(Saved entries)
┄┄┄┄┄┄┄┄┄┄┄┄┄┄┄┄┄┄┄┄

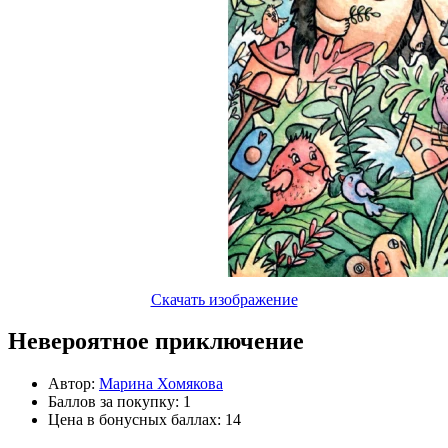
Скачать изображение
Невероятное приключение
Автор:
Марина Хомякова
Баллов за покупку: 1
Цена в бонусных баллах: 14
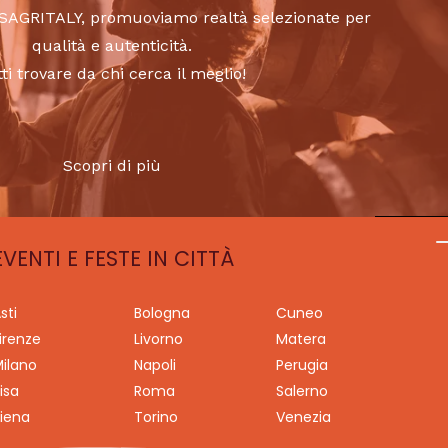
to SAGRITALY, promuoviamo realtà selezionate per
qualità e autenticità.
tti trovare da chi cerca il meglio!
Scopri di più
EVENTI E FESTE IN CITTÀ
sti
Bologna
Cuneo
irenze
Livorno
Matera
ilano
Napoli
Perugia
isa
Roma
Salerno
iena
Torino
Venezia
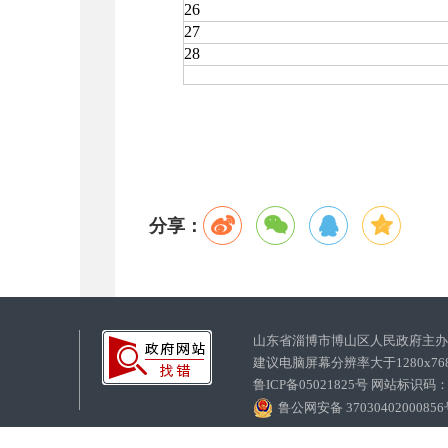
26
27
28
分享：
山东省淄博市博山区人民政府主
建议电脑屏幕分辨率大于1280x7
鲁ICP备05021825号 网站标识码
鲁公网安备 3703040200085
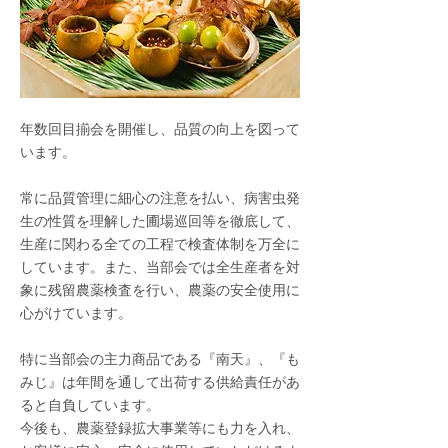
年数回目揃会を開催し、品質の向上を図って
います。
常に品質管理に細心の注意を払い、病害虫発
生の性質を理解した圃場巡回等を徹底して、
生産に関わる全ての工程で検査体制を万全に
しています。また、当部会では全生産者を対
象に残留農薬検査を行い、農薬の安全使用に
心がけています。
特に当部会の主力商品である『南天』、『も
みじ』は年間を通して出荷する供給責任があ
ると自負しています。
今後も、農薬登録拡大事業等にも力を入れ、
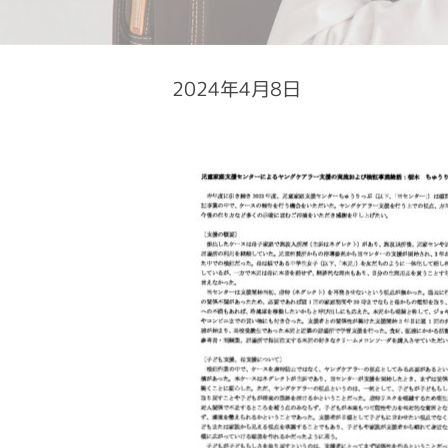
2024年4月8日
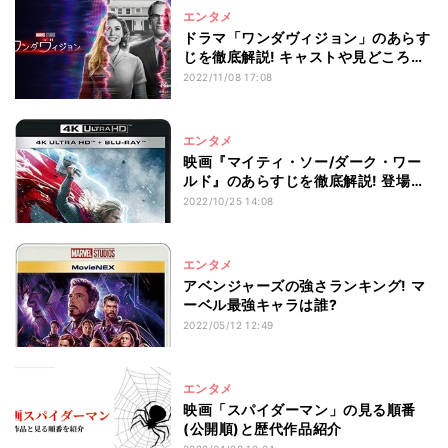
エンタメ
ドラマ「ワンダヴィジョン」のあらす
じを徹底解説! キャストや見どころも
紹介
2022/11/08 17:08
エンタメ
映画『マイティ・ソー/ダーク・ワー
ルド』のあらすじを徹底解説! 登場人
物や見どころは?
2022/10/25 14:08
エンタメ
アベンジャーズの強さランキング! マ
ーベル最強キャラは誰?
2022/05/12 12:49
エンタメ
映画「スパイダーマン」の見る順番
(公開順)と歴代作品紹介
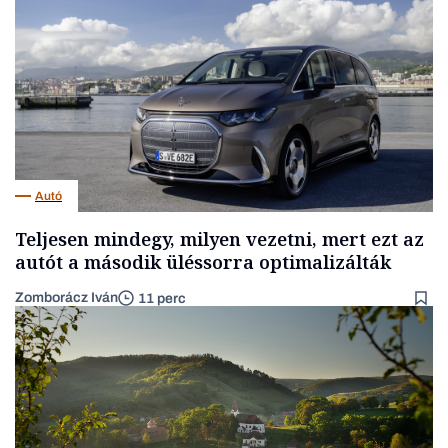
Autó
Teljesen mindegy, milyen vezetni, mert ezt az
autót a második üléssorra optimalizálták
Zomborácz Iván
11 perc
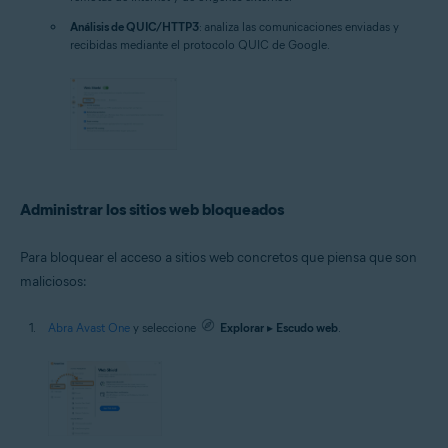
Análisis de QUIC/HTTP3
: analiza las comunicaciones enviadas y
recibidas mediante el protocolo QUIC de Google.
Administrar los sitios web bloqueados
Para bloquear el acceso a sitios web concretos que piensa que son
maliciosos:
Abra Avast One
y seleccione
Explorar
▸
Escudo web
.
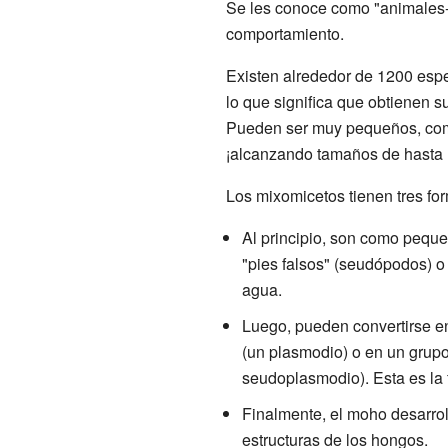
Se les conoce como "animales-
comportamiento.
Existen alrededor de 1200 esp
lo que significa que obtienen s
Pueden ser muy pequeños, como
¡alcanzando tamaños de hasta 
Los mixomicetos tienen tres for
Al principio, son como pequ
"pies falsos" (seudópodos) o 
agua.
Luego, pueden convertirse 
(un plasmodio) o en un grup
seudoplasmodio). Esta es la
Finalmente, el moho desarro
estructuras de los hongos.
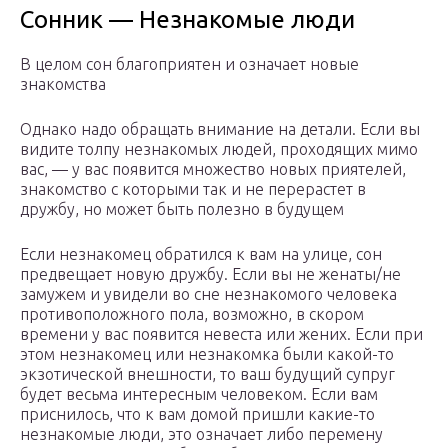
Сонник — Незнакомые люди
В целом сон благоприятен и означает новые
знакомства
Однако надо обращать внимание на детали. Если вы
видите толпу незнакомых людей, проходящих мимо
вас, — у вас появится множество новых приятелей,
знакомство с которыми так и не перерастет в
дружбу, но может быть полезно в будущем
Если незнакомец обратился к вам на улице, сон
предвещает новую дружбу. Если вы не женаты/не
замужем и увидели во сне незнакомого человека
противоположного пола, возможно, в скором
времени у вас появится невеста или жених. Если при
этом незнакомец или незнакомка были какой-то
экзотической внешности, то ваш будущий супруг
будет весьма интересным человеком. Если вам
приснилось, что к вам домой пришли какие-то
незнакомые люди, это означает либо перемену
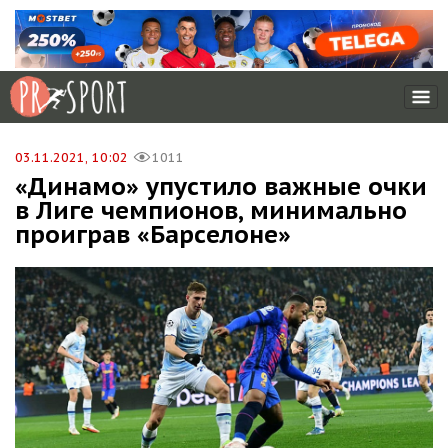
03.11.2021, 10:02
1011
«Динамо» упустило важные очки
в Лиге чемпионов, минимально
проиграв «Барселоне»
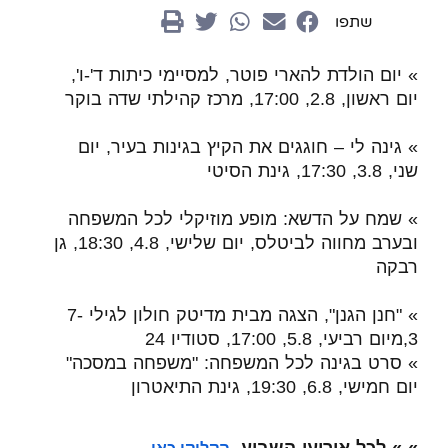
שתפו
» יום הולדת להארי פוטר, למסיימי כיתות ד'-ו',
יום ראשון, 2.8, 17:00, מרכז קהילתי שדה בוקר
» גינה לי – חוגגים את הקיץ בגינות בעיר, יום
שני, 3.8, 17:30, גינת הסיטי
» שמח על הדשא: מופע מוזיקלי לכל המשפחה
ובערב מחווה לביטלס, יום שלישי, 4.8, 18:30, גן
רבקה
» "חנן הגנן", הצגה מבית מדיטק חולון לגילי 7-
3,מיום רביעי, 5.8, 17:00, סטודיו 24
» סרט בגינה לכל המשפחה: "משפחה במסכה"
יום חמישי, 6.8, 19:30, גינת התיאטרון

┄┄┄┄┄┄┄┄┄┄┄┄┄┄┄┄┄┄┄┄

**WORK REQUIRED:** Restate the records above word for word, without the pictures.

**EXERCISE RESPONSE:**
Скачать изображение
Невероятное приключение
Автор:
Марина Хомякова
Баллов за покупку: 1
Цена в бонусных баллах: 14
to SAGRITALY, promuoviamo realtà selezionate per
qualità e autenticità.
tti trovare da chi cerca il meglio!
Scopri di più
EVENTI E FESTE IN CITTÀ
sti
Bologna
Cuneo
irenze
Livorno
Matera
ilano
Napoli
Perugia
isa
Roma
Salerno
iena
Torino
Venezia
26
27
28
分享：
山东省淄博市博山区人民政府主
建议电脑屏幕分辨率大于1280x7
鲁ICP备05021825号 网站标识码
鲁公网安备 3703040200085
年数回目揃会を開催し、品質の向上を図って
います。
常に品質管理に細心の注意を払い、病害虫発
生の性質を理解した圃場巡回等を徹底して、
生産に関わる全ての工程で検査体制を万全に
しています。また、当部会では全生産者を対
象に残留農薬検査を行い、農薬の安全使用に
心がけています。
特に当部会の主力商品である『南天』、『も
みじ』は年間を通して出荷する供給責任があ
ると自負しています。
今後も、農薬登録拡大事業等にも力を入れ、
2024年4月8日
エンタメ
ドラマ「ワンダヴィジョン」のあらす
じを徹底解説! キャストや見どころも
紹介
2022/11/08 17:08
エンタメ
映画『マイティ・ソー/ダーク・ワー
ルド』のあらすじを徹底解説! 登場人
物や見どころは?
2022/10/25 14:08
エンタメ
アベンジャーズの強さランキング! マ
ーベル最強キャラは誰?
2022/05/12 12:49
エンタメ
映画「スパイダーマン」の見る順番
(公開順)と歴代作品紹介
Autó
Teljesen mindegy, milyen vezetni, mert ezt az
autót a második üléssorra optimalizálták
Zomborácz Iván
11 perc
Análisis de QUIC/HTTP3
: analiza las comunicaciones enviadas y
recibidas mediante el protocolo QUIC de Google.
Administrar los sitios web bloqueados
Para bloquear el acceso a sitios web concretos que piensa que son
maliciosos:
Abra Avast One
y seleccione
Explorar
▸
Escudo web
.
Se les conoce como "animales-
comportamiento.
Existen alrededor de 1200 esp
lo que significa que obtienen s
Pueden ser muy pequeños, como
¡alcanzando tamaños de hasta 
Los mixomicetos tienen tres for
Al principio, son como pequ
"pies falsos" (seudópodos) o 
agua.
Luego, pueden convertirse 
(un plasmodio) o en un grup
seudoplasmodio). Esta es la
Finalmente, el moho desarro
estructuras de los hongos.
Сонник — Незнакомые люди
В целом сон благоприятен и означает новые
знакомства
Однако надо обращать внимание на детали. Если вы
видите толпу незнакомых людей, проходящих мимо
вас, — у вас появится множество новых приятелей,
знакомство с которыми так и не перерастет в
дружбу, но может быть полезно в будущем
Если незнакомец обратился к вам на улице, сон
предвещает новую дружбу. Если вы не женаты/не
замужем и увидели во сне незнакомого человека
противоположного пола, возможно, в скором
времени у вас появится невеста или жених. Если при
этом незнакомец или незнакомка были какой-то
экзотической внешности, то ваш будущий супруг
будет весьма интересным человеком. Если вам
приснилось, что к вам домой пришли какие-то
незнакомые люди, это означает либо перемену
03.11.2021, 10:02
1011
«Динамо» упустило важные очки
в Лиге чемпионов, минимально
проиграв «Барселоне»
שתפו
» יום הולדת להארי פוטר, למסיימי כיתות ד'-ו',
יום ראשון, 2.8, 17:00, מרכז קהילתי שדה בוקר
» גינה לי – חוגגים את הקיץ בגינות בעיר, יום
שני, 3.8, 17:30, גינת הסיטי
» שמח על הדשא: מופע מוזיקלי לכל המשפחה
ובערב מחווה לביטלס, יום שלישי, 4.8, 18:30, גן
רבקה
» "חנן הגנן", הצגה מבית מדיטק חולון לגילי 7-
3,מיום רביעי, 5.8, 17:00, סטודיו 24
» סרט בגינה לכל המשפחה: "משפחה במסכה"
יום חמישי, 6.8, 19:30, גינת התיאטרון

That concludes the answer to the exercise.